The first set of tradeoffs is environmental. Mining and smelting nickel is a dirty business. Jatama network non-governmental organizations, accusing Harita of grabbing land on Obi Island, which houses the smelter, and polluting the surrounding waters. Harita has denied the claims and has the support of local and national governments. It has announced plans to invest in a 300-megawatt solar power plant by 2025, as evidence of its efforts to diversify away from the coal that currently fuels Obi Island operations.

Western investors and nickel buyers remain jittery under pressure from environmental activists and domestic virtuous consumers. This discomfort must be weighed against the desire of these groups to accelerate the energy transition. More electric cars must be on the road if the West’s climate goals are to be met: only a quarter of cars sold in China and Europe last year were electric or hybrid, compared with a quarter in the US one. Without Indonesian nickel, achieving net zero emissions would be even more difficult than it is now.

The second set of trade-offs involves geopolitics. The U.S. and Europe want to reduce their reliance on authoritarian China for a variety of technologies, including clean energy.
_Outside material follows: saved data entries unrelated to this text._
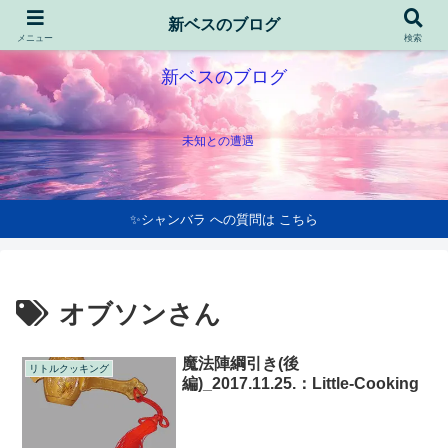
新ベスのブログ
メニュー
検索
新ベスのブログ
未知との遭遇
✨シャンバラ への質問は こちら
オブソンさん
魔法陣綱引き(後
リトルクッキング
編)_2017.11.25.：Little-Cooking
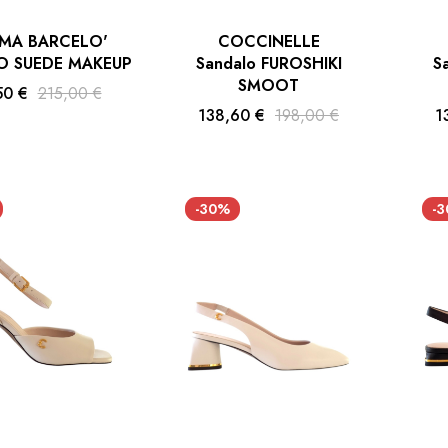
MA BARCELO'
COCCINELLE
O SUEDE MAKEUP
Sandalo FUROSHIKI
S
SMOOT
50 €
215,00 €
138,60 €
198,00 €
1
-30%
-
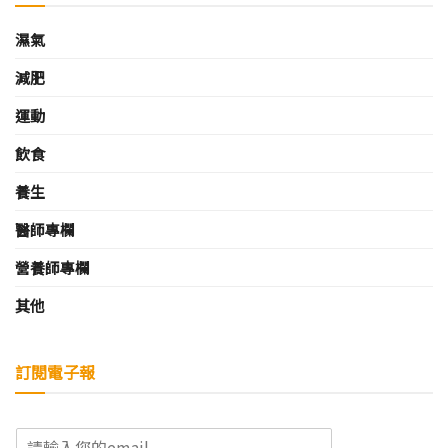
濕氣
減肥
運動
飲食
養生
醫師專欄
營養師專欄
其他
訂閱電子報
E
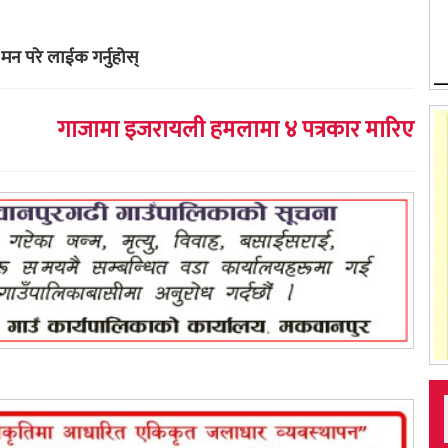
मन परे लाईक गर्नुहोस्
गाजामा इजरायली हमलामा ४ पत्रकार मारिए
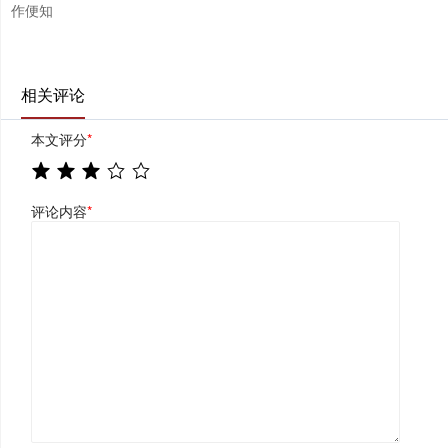
作便知
相关评论
本文评分
*
评论内容
*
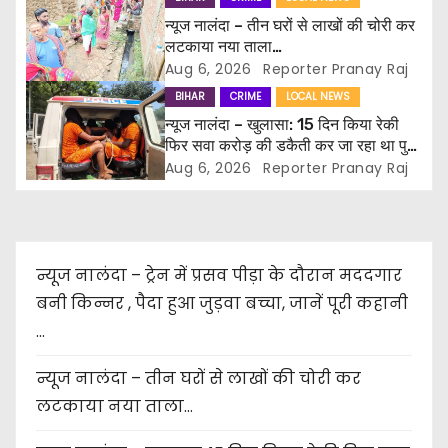
t
न्यूज नालंदा – तीन घरों से लाखों की चोरी कर
लटकाया नया ताला…
i
Aug 6, 2026
Reporter Pranay Raj
BIHAR
CRIME
LOCAL NEWS
o
न्यूज नालंदा – खुलासा: 15 दिन किया रेकी
फिर सवा करोड़ की डकैती कर जा रहा था पुण्य
n
कमाने, मास्टरमाइंड संग चार जामताड़ा से
Aug 6, 2026
Reporter Pranay Raj
गिरफ्तार…
न्यूज नालंदा – ट्रेन में प्रसव पीड़ा के दौरान मददगार
बनी किन्नर , पैदा हुआ जुड़वा बच्चा, जानें पूरी कहानी
…
न्यूज नालंदा – तीन घरों से लाखों की चोरी कर
लटकाया नया ताला…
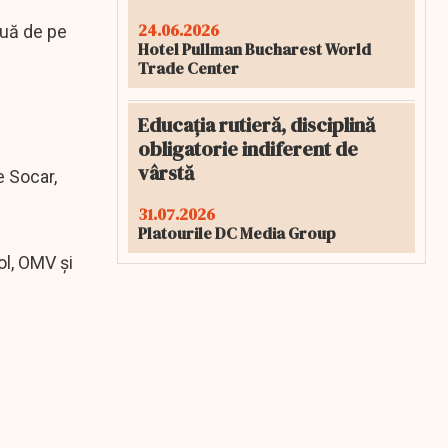
24.06.2026
ouă de pe
Hotel Pullman Bucharest World
Trade Center
Educația rutieră, disciplină
obligatorie indiferent de
vârstă
e Socar,
31.07.2026
Platourile DC Media Group
ol, OMV și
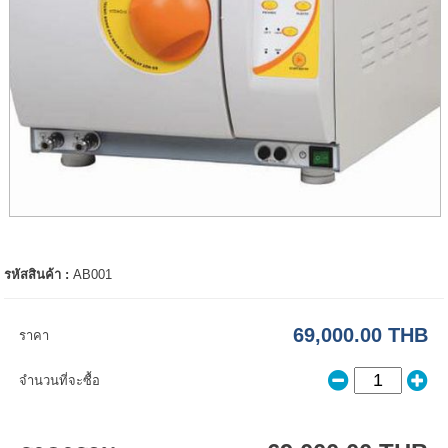
รหัสสินค้า :
AB001
69,000.00 THB
ราคา
จำนวนที่จะซื้อ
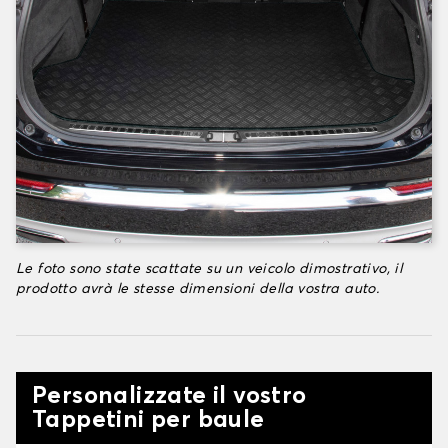
Le foto sono state scattate su un veicolo dimostrativo, il
prodotto avrà le stesse dimensioni della vostra auto.
Personalizzate il vostro
Tappetini per baule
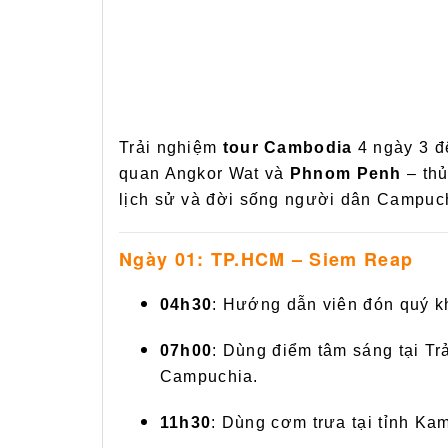
Trải nghiệm
tour Cambodia
4 ngày 3 đ
quan Angkor Wat và
Phnom Penh
– thủ
lịch sử và đời sống người dân Campuc
Ngày 01: TP.HCM – Siem Reap
04h30
: Hướng dẫn viên đón quý k
07h00
: Dùng điểm tâm sáng tại Tr
Campuchia.
11h30
: Dùng cơm trưa tại tỉnh K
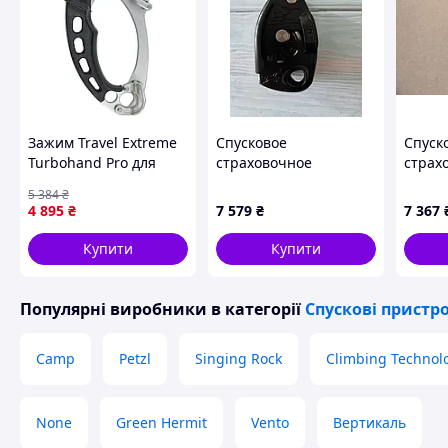
Зажим Travel Extreme
Спусковое
Спуск
Turbohand Pro для
страховочное
страх
підйому по мотузці з
устройство Petzl Neox
устрой
5 384
₴
роликом лівий сірий
оран
4 895
₴
7 579
₴
7 367
[2635-liht]
Купити
Купити
Популярні виробники
в категорії
Спускові пристро
Camp
Petzl
Singing Rock
Climbing Technol
None
Green Hermit
Vento
Вертикаль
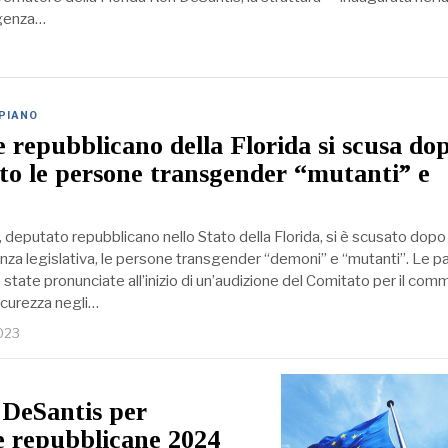
rgenza…
 PIANO
e repubblicano della Florida si scusa do
ito le persone transgender “mutanti” e
deputato repubblicano nello Stato della Florida, si è scusato dopo
ienza legislativa, le persone transgender “demoni” e “mutanti”. Le p
state pronunciate all’inizio di un’audizione del Comitato per il com
sicurezza negli…
2023
 DeSantis per
e repubblicane 2024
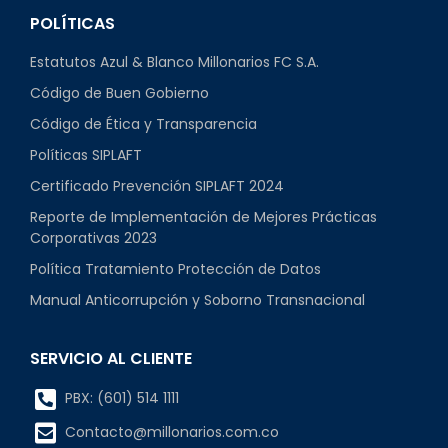
POLÍTICAS
Estatutos Azul & Blanco Millonarios FC S.A.
Código de Buen Gobierno
Código de Ética y Transparencia
Políticas SIPLAFT
Certificado Prevención SIPLAFT 2024
Reporte de Implementación de Mejores Prácticas
Corporativas 2023
Política Tratamiento Protección de Datos
Manual Anticorrupción y Soborno Transnacional
SERVICIO AL CLIENTE
PBX: (601) 514 1111
Contacto@millonarios.com.co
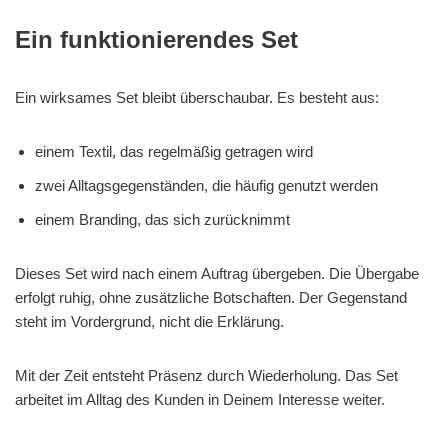
Ein funktionierendes Set
Ein wirksames Set bleibt überschaubar. Es besteht aus:
einem Textil, das regelmäßig getragen wird
zwei Alltagsgegenständen, die häufig genutzt werden
einem Branding, das sich zurücknimmt
Dieses Set wird nach einem Auftrag übergeben. Die Übergabe
erfolgt ruhig, ohne zusätzliche Botschaften. Der Gegenstand
steht im Vordergrund, nicht die Erklärung.
Mit der Zeit entsteht Präsenz durch Wiederholung. Das Set
arbeitet im Alltag des Kunden in Deinem Interesse weiter.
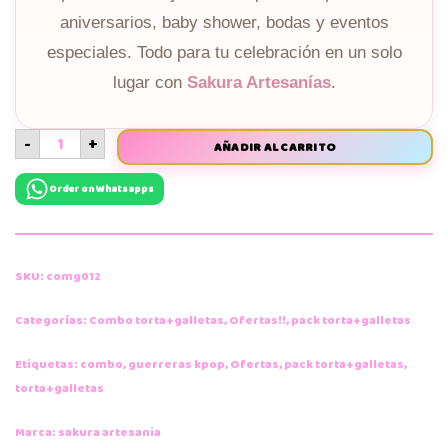
aniversarios, baby shower, bodas y eventos
especiales. Todo para tu celebración en un solo
lugar con
Sakura Artesanías
.
-
+
AÑADIR AL CARRITO
Order on Whatsapps
SKU:
comg012
Categorías:
Combo torta+galletas
,
Ofertas!!
,
pack torta+galletas
Etiquetas:
combo
,
guerreras kpop
,
Ofertas
,
pack torta+galletas
,
torta+galletas
Marca:
sakura artesania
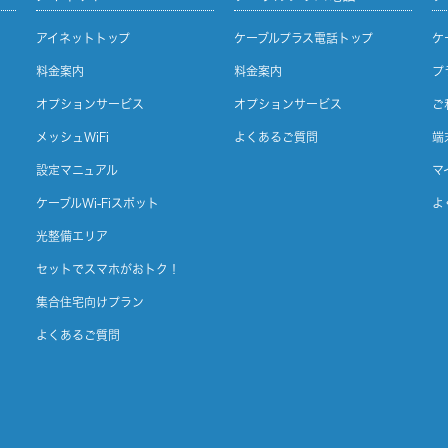
アイネットトップ
ケーブルプラス電話トップ
ケ
料金案内
料金案内
プ
オプションサービス
オプションサービス
ご
メッシュWiFi
よくあるご質問
端
設定マニュアル
マ
ケーブルWi-Fiスポット
よ
光整備エリア
セットでスマホがおトク！
集合住宅向けプラン
よくあるご質問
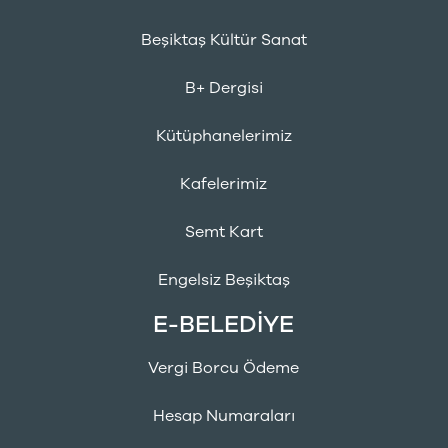
Beşiktaş Kültür Sanat
B+ Dergisi
Kütüphanelerimiz
Kafelerimiz
Semt Kart
Engelsiz Beşiktaş
E-BELEDİYE
Vergi Borcu Ödeme
Hesap Numaraları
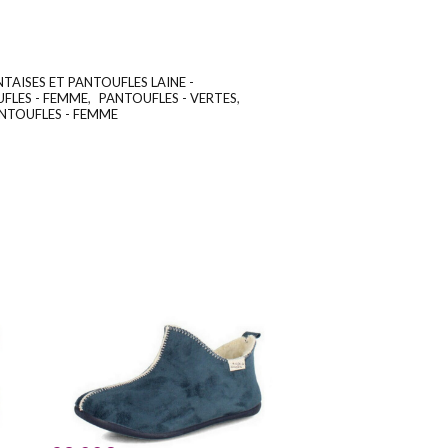
TAISES ET PANTOUFLES LAINE -
UGS :
ND
UFLES - FEMME
,
PANTOUFLES - VERTES
,
NTOUFLES - FEMME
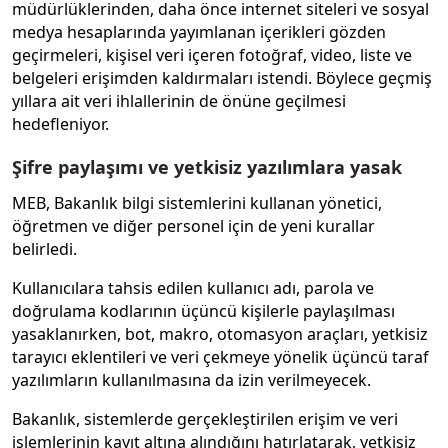
müdürlüklerinden, daha önce internet siteleri ve sosyal
medya hesaplarında yayımlanan içerikleri gözden
geçirmeleri, kişisel veri içeren fotoğraf, video, liste ve
belgeleri erişimden kaldırmaları istendi. Böylece geçmiş
yıllara ait veri ihlallerinin de önüne geçilmesi
hedefleniyor.
Şifre paylaşımı ve yetkisiz yazılımlara yasak
MEB, Bakanlık bilgi sistemlerini kullanan yönetici,
öğretmen ve diğer personel için de yeni kurallar
belirledi.
Kullanıcılara tahsis edilen kullanıcı adı, parola ve
doğrulama kodlarının üçüncü kişilerle paylaşılması
yasaklanırken, bot, makro, otomasyon araçları, yetkisiz
tarayıcı eklentileri ve veri çekmeye yönelik üçüncü taraf
yazılımların kullanılmasına da izin verilmeyecek.
Bakanlık, sistemlerde gerçekleştirilen erişim ve veri
işlemlerinin kayıt altına alındığını hatırlatarak, yetkisiz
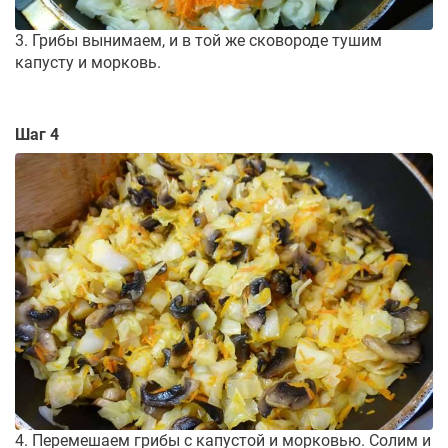
3. Грибы вынимаем, и в той же сковороде тушим
капусту и морковь.
Шаг 4
4. Перемешаем грибы с капустой и морковью. Солим и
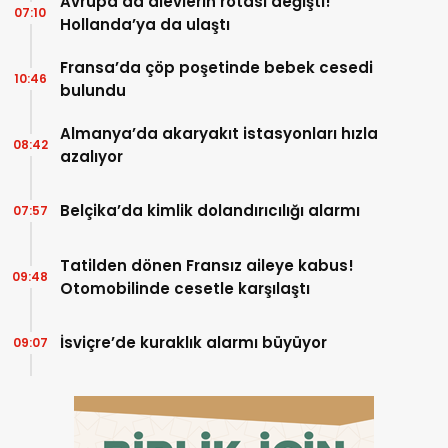
Avrupa’da alevlerin rotası değişti!
07:10
Hollanda’ya da ulaştı
Fransa’da çöp poşetinde bebek cesedi
10:46
bulundu
Almanya’da akaryakıt istasyonları hızla
08:42
azalıyor
Belçika’da kimlik dolandırıcılığı alarmı
07:57
Tatilden dönen Fransız aileye kabus!
09:48
Otomobilinde cesetle karşılaştı
İsviçre’de kuraklık alarmı büyüyor
09:07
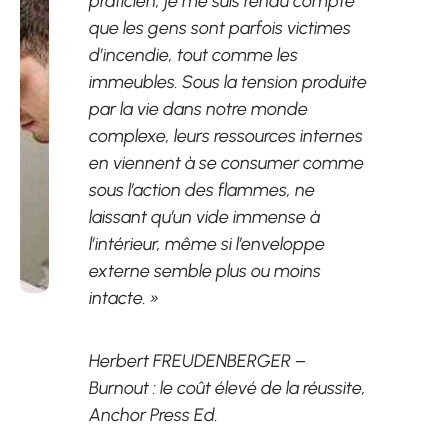
praticien, je me suis rendu compte
que les gens sont parfois victimes
d’incendie, tout comme les
immeubles. Sous la tension produite
par la vie dans notre monde
complexe, leurs ressources internes
en viennent à se consumer comme
sous l’action des flammes, ne
laissant qu’un vide immense à
l’intérieur, même si l’enveloppe
externe semble plus ou moins
intacte. »
Herbert FREUDENBERGER –
Burnout : le coût élevé de la réussite,
Anchor Press Ed.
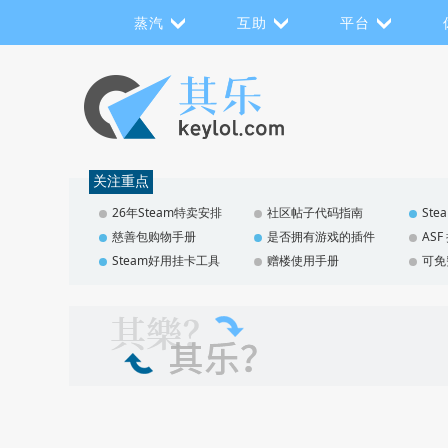
蒸汽
互助
平台
关注重点
26年Steam特卖安排
社区帖子代码指南
St
慈善包购物手册
是否拥有游戏的插件
AS
Steam好用挂卡工具
赠楼使用手册
可免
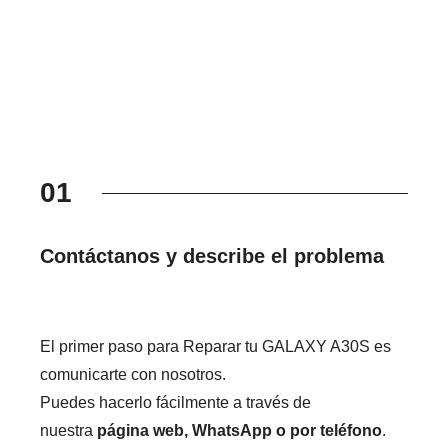
01
Contáctanos y describe el problema
El primer paso para Reparar tu GALAXY A30S es
comunicarte con nosotros.
Puedes hacerlo fácilmente a través de
nuestra
página web, WhatsApp o por teléfono
.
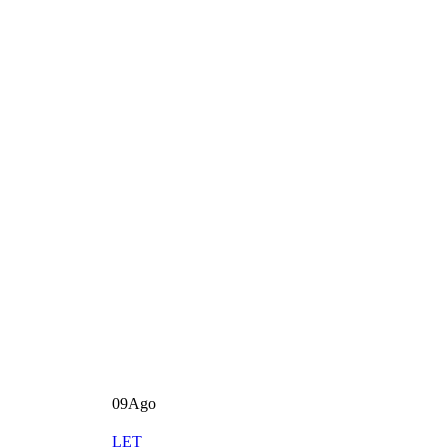
09
Ago
LET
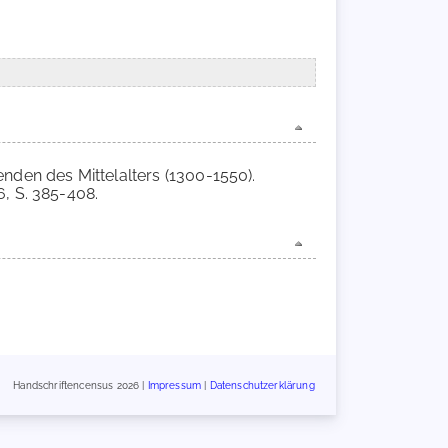
enden des Mittelalters (1300-1550).
, S. 385-408.
Handschriftencensus 2026 |
Impressum
|
Datenschutzerklärung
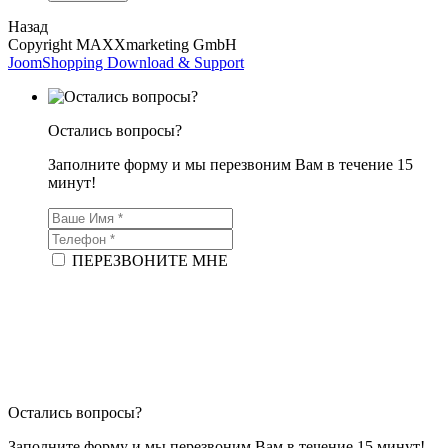
Назад
Copyright MAXXmarketing GmbH
JoomShopping Download & Support
Остались вопросы?
Заполните форму и мы перезвоним Вам в течение 15
минут!
ПЕРЕЗВОНИТЕ МНЕ
Остались вопросы?
Заполните форму и мы перезвоним Вам в течение 15 минут!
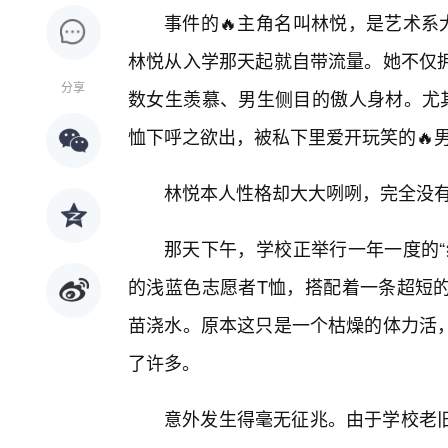
事件的🔥主角名叫林悦，是艺术系
林悦从入学那天起就自带流量。她不仅
分享
数女生羡慕、男生侧目的傲人身材。尤
恤下呼之欲出，被私下里爱开玩笑的🔥男
林悦本人性格却大大咧咧，完全没
那天下午，学校正举行一年一度的“
的浅蓝色志愿者T恤，搭配着一条超短
苗浇水。原本这只是一个枯燥的体力活
了许多。
意外发生得毫无征兆。由于学校老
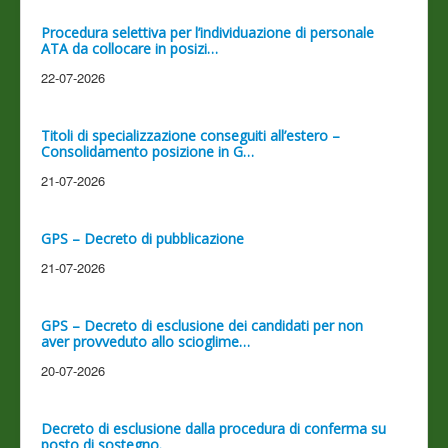
Procedura selettiva per l’individuazione di personale
ATA da collocare in posizi…
22-07-2026
Titoli di specializzazione conseguiti all’estero –
Consolidamento posizione in G…
21-07-2026
GPS – Decreto di pubblicazione
21-07-2026
GPS – Decreto di esclusione dei candidati per non
aver provveduto allo scioglime…
20-07-2026
Decreto di esclusione dalla procedura di conferma su
posto di sostegno.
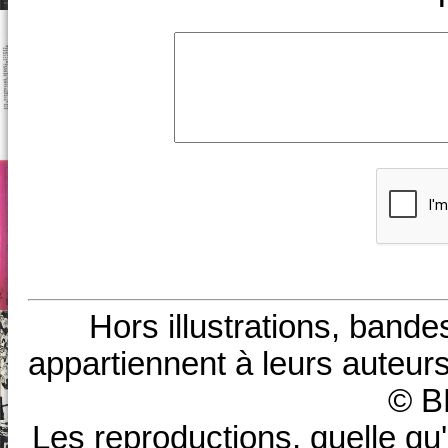
Hors illustrations, bande
appartiennent à leurs auteurs
© B
Les reproductions, quelle qu'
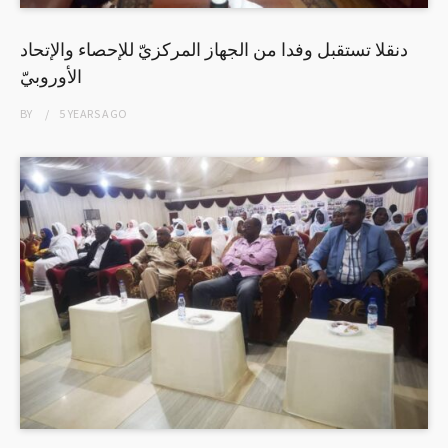
دنقلا تستقبل وفدا من الجهاز المركزيّ للإحصاء والإتحاد
الأوروبيّ
BY
5 YEARS
AGO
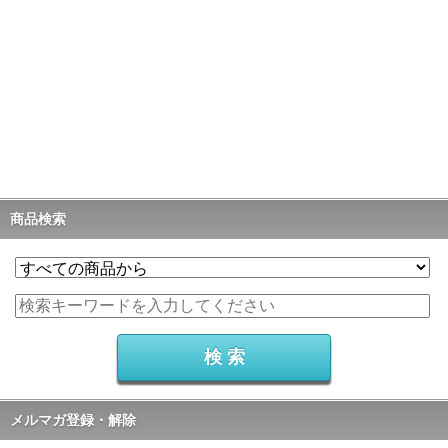
商品検索
メルマガ登録・解除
Western governments could end up squandering $1 trillion in orders to wrest green manufacturing from the Chinese companies that dominate everything from the extraction of key minerals to the manufacture of batteries and solar panels. However, Chinese involvement in these industries will remain a fact for years to come. The same is true in Indonesia, where Western companies often find themselves partnering with Chinese firms. In March, Ford partnered with a local company to PT Vale Indonesia, to build a $4.5 billion nickel processing plant in Sulawesi. Another of their partners is the Chinese company Zhejiang Huayou Cobalt.

Other Westerners may still avoid Indonesian nickel. If so, less prim competitors will be happy to step in.South Korea last year LG energy solutions and CATL, its larger battery-making rival from China, each broke ground on a new smelter in Indonesia.March PohangA South Korean industrial conglomerate has announced that it will jointly build a nickel processing plant with another Chinese metals company, Ningbo Liqin.